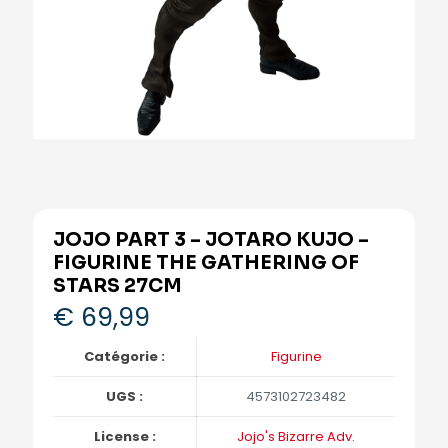
JOJO PART 3 – JOTARO KUJO –
FIGURINE THE GATHERING OF
STARS 27CM
€
69,99
Catégorie :
Figurine
UGS :
4573102723482
License :
Jojo's Bizarre Adv.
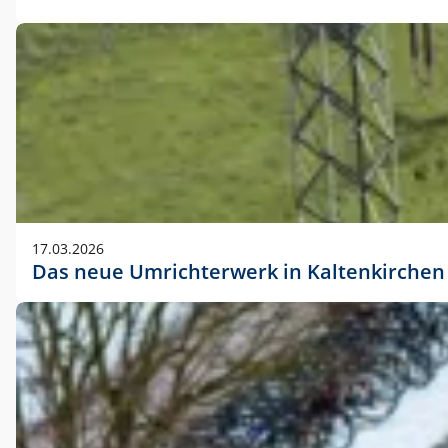
17.03.2026
Das neue Umrichterwerk in Kaltenkirchen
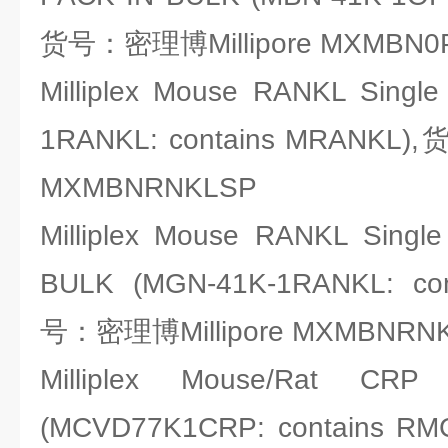
货号：密理博Millipore MXMBN0
Milliplex Mouse RANKL Single
1RANKL: contains MRANKL)
MXMBNRNKLSP
Milliplex Mouse RANKL Singl
BULK (MGN-41K-1RANKL: co
号：密理博Millipore MXMBNRN
Milliplex Mouse/Rat CRP
(MCVD77K1CRP: contain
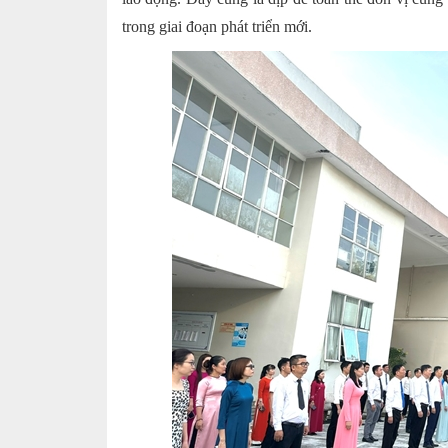
trong giai đoạn phát triển mới.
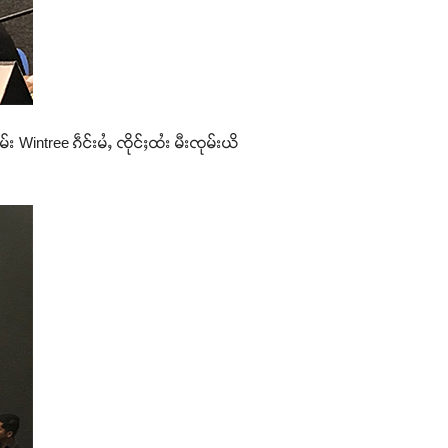
်း Wintree ၵဵင်းမႆႇ ၸိုင်ႈထႆး မီးၸုမ်းယိ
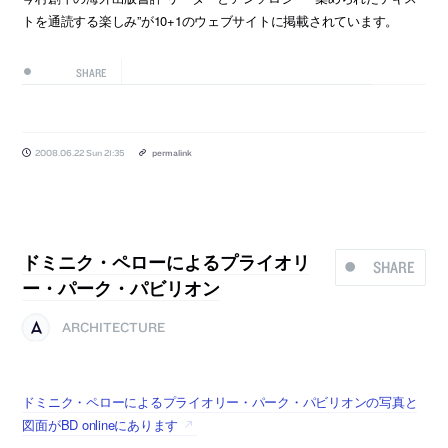
トを通読する楽しみ”が10+1のウェブサイトに掲載されています。
SHARE
2008.06.22 Sun 21:35
permalink
ドミニク・ペローによるプライオリ
SHARE
ー・パーク・パビリオン
ARCHITECTURE
ドミニク・ペローによるプライオリー・パーク・パビリオンの写真と
図面がBD onlineにあります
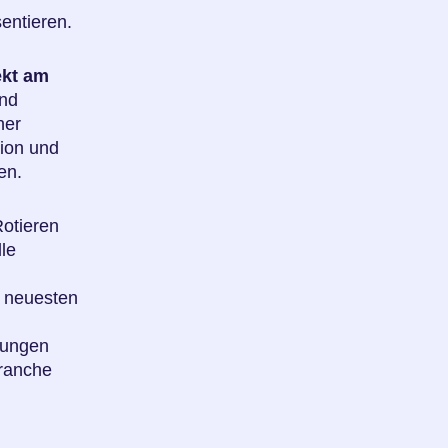
entieren.
ekt am
und
her
sion und
en.
otieren
lle
e neuesten
dungen
Branche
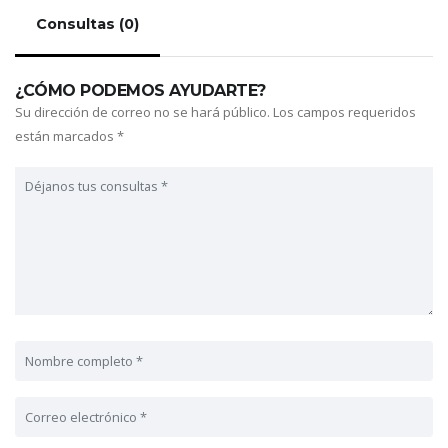
Consultas (0)
¿CÓMO PODEMOS AYUDARTE?
Su dirección de correo no se hará público.
Los campos requeridos
están marcados
*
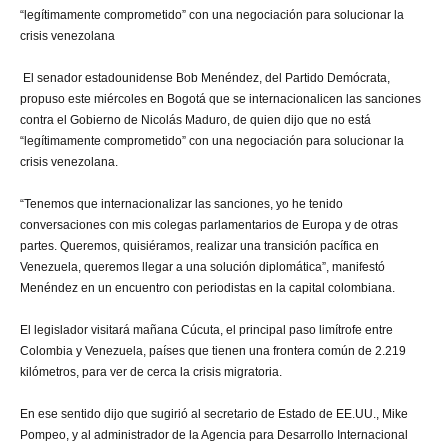
“legítimamente comprometido” con una negociación para solucionar la
crisis venezolana
El senador estadounidense Bob Menéndez, del Partido Demócrata,
propuso este miércoles en Bogotá que se internacionalicen las sanciones
contra el Gobierno de Nicolás Maduro, de quien dijo que no está
“legítimamente comprometido” con una negociación para solucionar la
crisis venezolana.
“Tenemos que internacionalizar las sanciones, yo he tenido
conversaciones con mis colegas parlamentarios de Europa y de otras
partes. Queremos, quisiéramos, realizar una transición pacífica en
Venezuela, queremos llegar a una solución diplomática”, manifestó
Menéndez en un encuentro con periodistas en la capital colombiana.
El legislador visitará mañana Cúcuta, el principal paso limítrofe entre
Colombia y Venezuela, países que tienen una frontera común de 2.219
kilómetros, para ver de cerca la crisis migratoria.
En ese sentido dijo que sugirió al secretario de Estado de EE.UU., Mike
Pompeo, y al administrador de la Agencia para Desarrollo Internacional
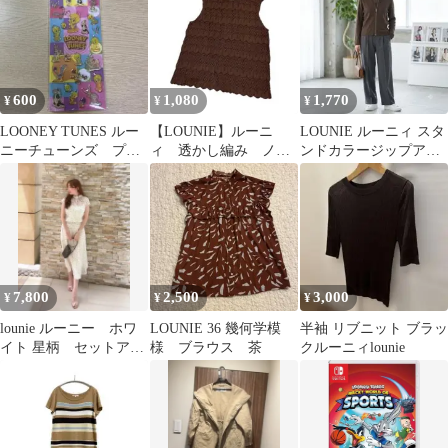
600
1,080
1,770
¥
¥
¥
LOONEY TUNES ルー
【LOUNIE】ルーニ
LOUNIE ルーニィ スタ
ニーチューンズ プッ
ィ 透かし編み ノー
ンドカラージップアッ
クリシール
スリーブ ニット ブ
プニット ブラウン Mサ
ラウン 38
イズ
7,800
2,500
3,000
¥
¥
¥
lounie ルーニー ホワ
LOUNIE 36 幾何学模
半袖 リブニット ブラッ
イト 星柄 セットアッ
様 ブラウス 茶
クルーニィlounie
プ Mサイズ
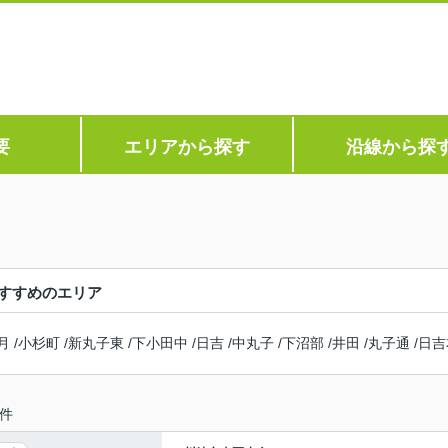
要
エリアから探す
沿線から探
すすめのエリア
月
/
小杉町
/
新丸子東
/
下小田中
/
日吉
/
中丸子
/
下沼部
/
井田
/
丸子通
/
日吉
件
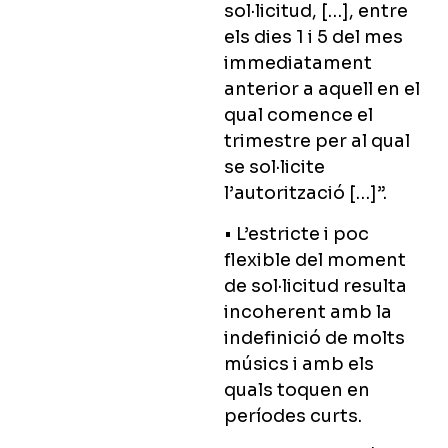
sol·licitud, […], entre
els dies 1 i 5 del mes
immediatament
anterior a aquell en el
qual comence el
trimestre per al qual
se sol·licite
l’autorització […]”.
• L’estricte i poc
flexible del moment
de sol·licitud resulta
incoherent amb la
indefinició de molts
músics i amb els
quals toquen en
períodes curts.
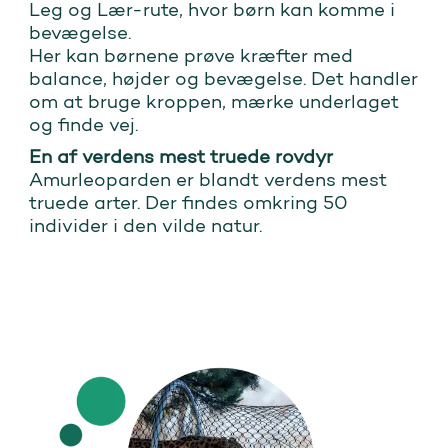
Leg og Lær-rute, hvor børn kan komme i
bevægelse.
Her kan børnene prøve kræfter med
balance, højder og bevægelse. Det handler
om at bruge kroppen, mærke underlaget
og finde vej.
En af verdens mest truede rovdyr
Amurleoparden er blandt verdens mest
truede arter. Der findes omkring 50
individer i den vilde natur.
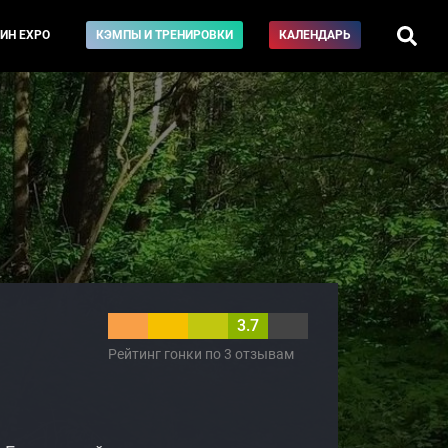
ИН EXPO
КЭМПЫ И ТРЕНИРОВКИ
КАЛЕНДАРЬ
3.7
Рейтинг гонки по 3 отзывам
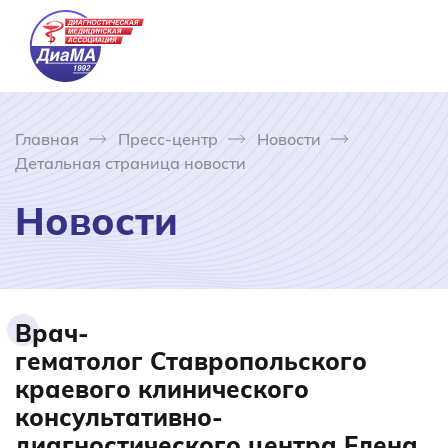
Главная
Пресс-центр
Новости
Детальная страница новости
Новости
Врач-
гематолог Ставропольского
краевого клинического
консультативно-
диагностического центра Елена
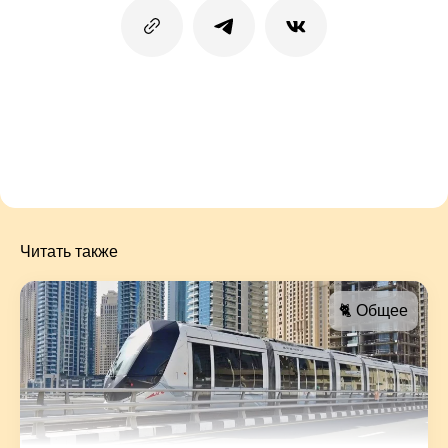
Читать также
🐈 Общее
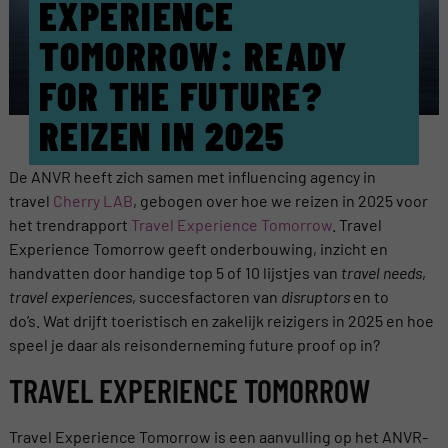
EXPERIENCE
TOMORROW: READY
FOR THE FUTURE?
REIZEN IN 2025
De ANVR heeft zich samen met influencing agency in
travel
Cherry LAB
, gebogen over hoe we reizen in 2025 voor
het trendrapport
Travel Experience Tomorrow
. Travel
Experience Tomorrow geeft onderbouwing, inzicht en
handvatten door handige top 5 of 10 lijstjes van
travel needs
,
travel experiences
, succesfactoren van
disruptors
en to
do’s. Wat drijft toeristisch en zakelijk reizigers in 2025 en hoe
speel je daar als reisonderneming future proof op in?
TRAVEL EXPERIENCE TOMORROW
Travel Experience Tomorrow is een aanvulling op het ANVR-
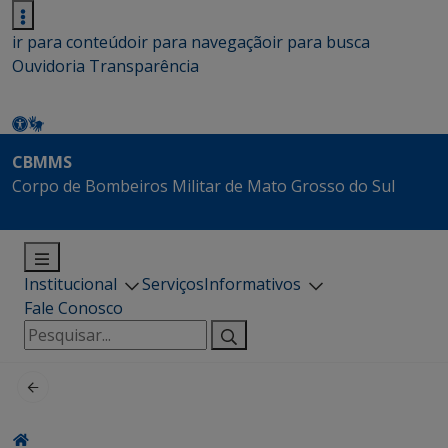
ir para conteúdo
ir para navegação
ir para busca
Ouvidoria
Transparência
CBMMS
Corpo de Bombeiros Militar de Mato Grosso do Sul
Institucional
Serviços
Informativos
Fale Conosco
Pesquisar
por:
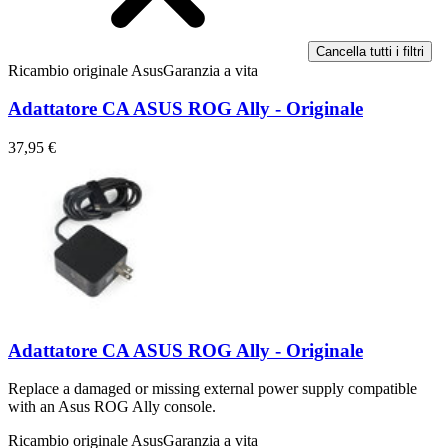
Cancella tutti i filtri
Ricambio originale Asus
Garanzia a vita
Adattatore CA ASUS ROG Ally - Originale
37,95 €
Adattatore CA ASUS ROG Ally - Originale
Replace a damaged or missing external power supply compatible
with an Asus ROG Ally console.
Ricambio originale Asus
Garanzia a vita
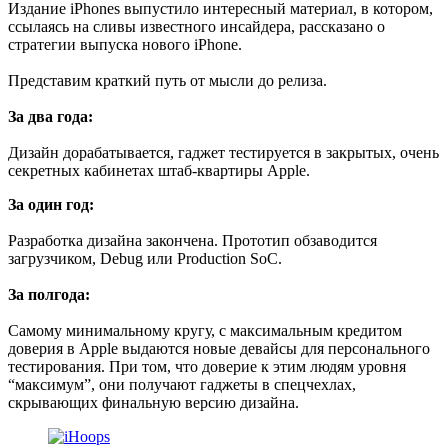
Издание iPhones выпустило интересный материал, в котором,
ссылаясь на сливы известного инсайдера, рассказано о
стратегии выпуска нового iPhone.
Представим краткий путь от мысли до релиза.
За два года:
Дизайн дорабатывается, гаджет тестируется в закрытых, очень
секретных кабинетах штаб-квартиры Apple.
За один год:
Разработка дизайна закончена. Прототип обзаводится
загрузчиком, Debug или Production SoC.
За полгода:
Самому минимальному кругу, с максимальным кредитом
доверия в Apple выдаются новые девайсы для персонального
тестирования. При том, что доверие к этим людям уровня
“максимум”, они получают гаджеты в спецчехлах,
скрывающих финальную версию дизайна.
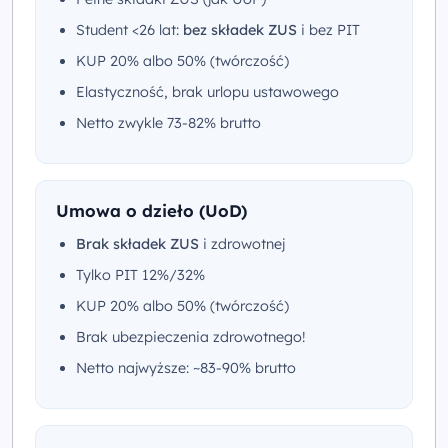
Student <26 lat:
bez składek ZUS
i bez PIT
KUP 20% albo 50% (twórczość)
Elastyczność, brak urlopu ustawowego
Netto zwykle 73-82% brutto
Umowa o dzieło (UoD)
Brak składek ZUS
i zdrowotnej
Tylko PIT 12%/32%
KUP 20% albo 50% (twórczość)
Brak ubezpieczenia zdrowotnego!
Netto najwyższe: ~83-90% brutto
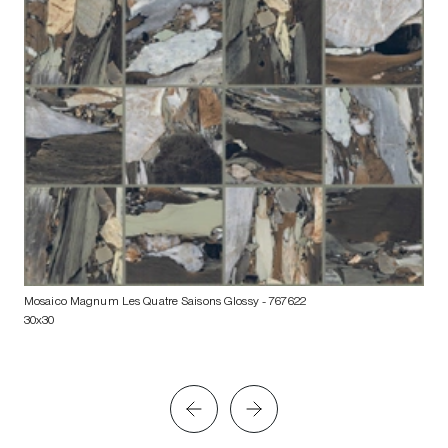
Mosaico Magnum Les Quatre Saisons Glossy
- 767622
30x30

▶ _EXERCISE GOAL_: Count how many lines of the listing include "entre". Nothing but the number is wanted.

▶ _RESPONSE FOR THIS EXERCISE_: 2